Dataset records:
[Start of section]

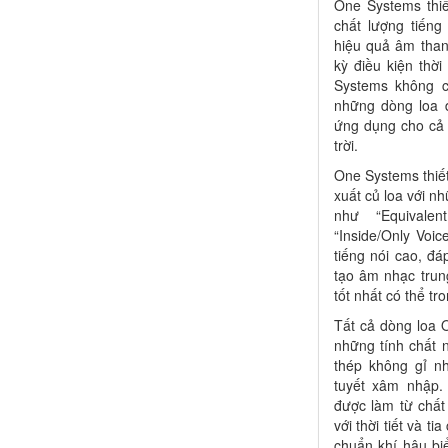
One Systems thiế
chất lượng tiếng
hiệu quả âm than
kỳ điều kiện thờ
Systems không c
những dòng loa đ
ứng dụng cho cả 
trời.
One Systems thiế
xuất củ loa với n
như “Equivale
“Inside/Only Voi
tiếng nói cao, đá
tạo âm nhạc trun
tốt nhất có thể tr
Tất cả dòng loa 
những tính chất 
thép không gỉ n
tuyết xâm nhập.
được làm từ chất
với thời tiết và ti
chuẩn khí hậu biể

[End of section]

* [What the task asks] Since the copy should hold text only, set down each record exactly and leave the pictures out.

* [Result of this task]
One Systems thiế
chất lượng tiếng
hiệu quả âm than
kỳ điều kiện thờ
Systems không c
những dòng loa đ
ứng dụng cho cả 
trời.
One Systems thiế
xuất củ loa với n
như “Equivale
“Inside/Only Voi
tiếng nói cao, đá
tạo âm nhạc trun
tốt nhất có thể tr
Tất cả dòng loa 
những tính chất 
thép không gỉ n
tuyết xâm nhập.
được làm từ chất
với thời tiết và ti
chuẩn khí hậu biể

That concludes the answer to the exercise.